Findings to look for

Common known sharp edges:

target confusion from wrappers or stale installed HK;
bare command groups such as hk evidence;
legacy commands attracting agents during onboarding;
decide discovered only after ready failure;
missing review because implementation workers cannot self-review and did not dispatch an independent AI/tool or fresh-context subagent reviewer;
failed validation wording in handoff;
local agent dirs such as .pi/ affecting sync freshness;
context under-use on PR-sized tasks.

Persist the synthesis under the active .ai/plans/.../artifacts/ directory and list it in artifacts/manifest.yaml.

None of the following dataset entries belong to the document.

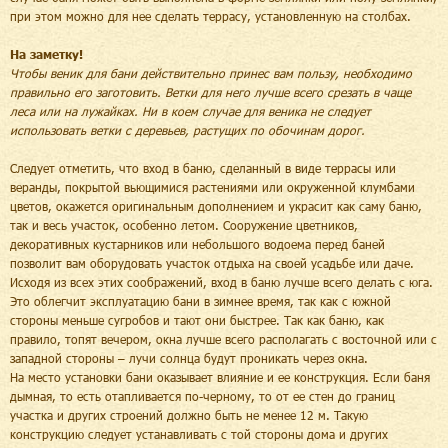
при этом можно для нее сделать террасу, установленную на столбах.
На заметку!
Чтобы веник для бани действительно принес вам пользу, необходимо
правильно его заготовить. Ветки для него лучше всего срезать в чаще
леса или на лужайках. Ни в коем случае для веника не следует
использовать ветки с деревьев, растущих по обочинам дорог.
Следует отметить, что вход в баню, сделанный в виде террасы или
веранды, покрытой вьющимися растениями или окруженной клумбами
цветов, окажется оригинальным дополнением и украсит как саму баню,
так и весь участок, особенно летом. Сооружение цветников,
декоративных кустарников или небольшого водоема перед баней
позволит вам оборудовать участок отдыха на своей усадьбе или даче.
Исходя из всех этих соображений, вход в баню лучше всего делать с юга.
Это облегчит эксплуатацию бани в зимнее время, так как с южной
стороны меньше сугробов и тают они быстрее. Так как баню, как
правило, топят вечером, окна лучше всего располагать с восточной или с
западной стороны – лучи солнца будут проникать через окна.
На место установки бани оказывает влияние и ее конструкция. Если баня
дымная, то есть отапливается по-черному, то от ее стен до границ
участка и других строений должно быть не менее 12 м. Такую
конструкцию следует устанавливать с той стороны дома и других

Profile review instructions variant

Use this variant when changing HK profile review schema, suggested/required review behavior, or skill-backed review prompt rendering.

Purpose

This tests whether agents can discover and use a profile review that wraps a skill/checklist without HK running the review itself. It should prove that:

hk status surfaces optional suggested reviews when changed paths match;
hk review prompt REVIEW_NAME renders file-backed review instructions;
review instructions can point at a skill directory or plugin without HK loading it;
hk review add --review REVIEW_NAME ... works without any rubric argument;
required reviews still block readiness when required_when matches.

Setup

Create a temp repo and temp HK config that uses the checkout-local hk-dev:

ROOT=/tmp/hk-profile-review-instructions-trial
rm -rf "$ROOT"
mkdir -p "$ROOT/repo" "$ROOT/profiles" "$ROOT/prompts"
cd "$ROOT/repo"
git init
git checkout -b profile-review-instructions
cat > README.md <<'EOF'
# profile review instructions trial
EOF
git add README.md
git commit --no-verify -m 'init trial'

cat > "$ROOT/prompts/architecture-polish-review.md" <<'EOF'
# Architecture polish review

Load and follow the architecture-polish-review skill if available.

Skill directory:
`~/git_repositories/dots/config/ai-config/plugins/alex-ai/skills/architecture-polish-review`

Run this after implementation and validation, before considering the work complete.
Do not self-review. Return blockers, non-blocking findings, fix order, and verification plan.
EOF

cat > "$ROOT/harness.toml" <<EOF
version = 1
default_profile = "trial"

[[targets]]
name = "trial"
path = "$ROOT/repo"
profile = "trial"

[profiles.trial]
title = "Trial"
summary = "Profile review instructions trial."
target_hint = "Use --target $ROOT/repo."
instructions = "Use HK status and profile review suggestions before handoff."

[[profiles.trial.checks]]
name = "fast-gate"
purpose = "Run a tiny validation command."
command_template = "python3 -c 'print(\"ok\")'"
run_from = "repo-root"
required_when = ["src/**", "docs/**"]

[[profiles.trial.reviews]]
name = "architecture-polish-review"
purpose = "Suggested final architecture/reviewability pass."
backend = "subagent"
dispatch_hint = "Run after validation before considering implementation complete. Use a fresh-context subagent. Do not self-review."
applies_when = ["src/**", "docs/**"]
required_when = []

[profiles.trial.reviews.instructions]
type = "file"
path = "$ROOT/prompts/architecture-polish-review.md"
EOF

Trial commands

export HARNESS_KIT_CONFIG="$ROOT/harness.toml"
/Users/alex.furrier/git_repositories/harness-toolkit/scripts/hk-dev start profile-review-instructions \
  --plan 'Touch docs and validate suggested skill-backed review flow.' \
  --target "$ROOT/repo"
mkdir -p "$ROOT/repo/docs"
echo '# guide' > "$ROOT/repo/docs/guide.md"
/Users/alex.furrier/git_repositories/harness-toolkit/scripts/hk-dev status --target "$ROOT/repo"
/Users/alex.furrier/git_repositories/harness-toolkit/scripts/hk-dev review prompt architecture-polish-review --target "$ROOT/repo"
/Users/alex.furrier/git_repositories/harness-toolkit/scripts/hk-dev review add \
  --review architecture-polish-review \
  --backend subagent \
  --reviewer reviewer-fresh-context \
  --summary 'Accepted after architecture polish trial.' \
  --target "$ROOT/repo"

Evaluation

Confirm:

status output has an optional profile suggestions section;
the suggested review includes the dispatch_hint and hk review prompt command;
the rendered prompt includes the file-backed instructions and skill directory;
hk review add does not require or mention --rubric;
readiness behavior is unchanged: optional suggestions do not block, while any matching required_when entries still do.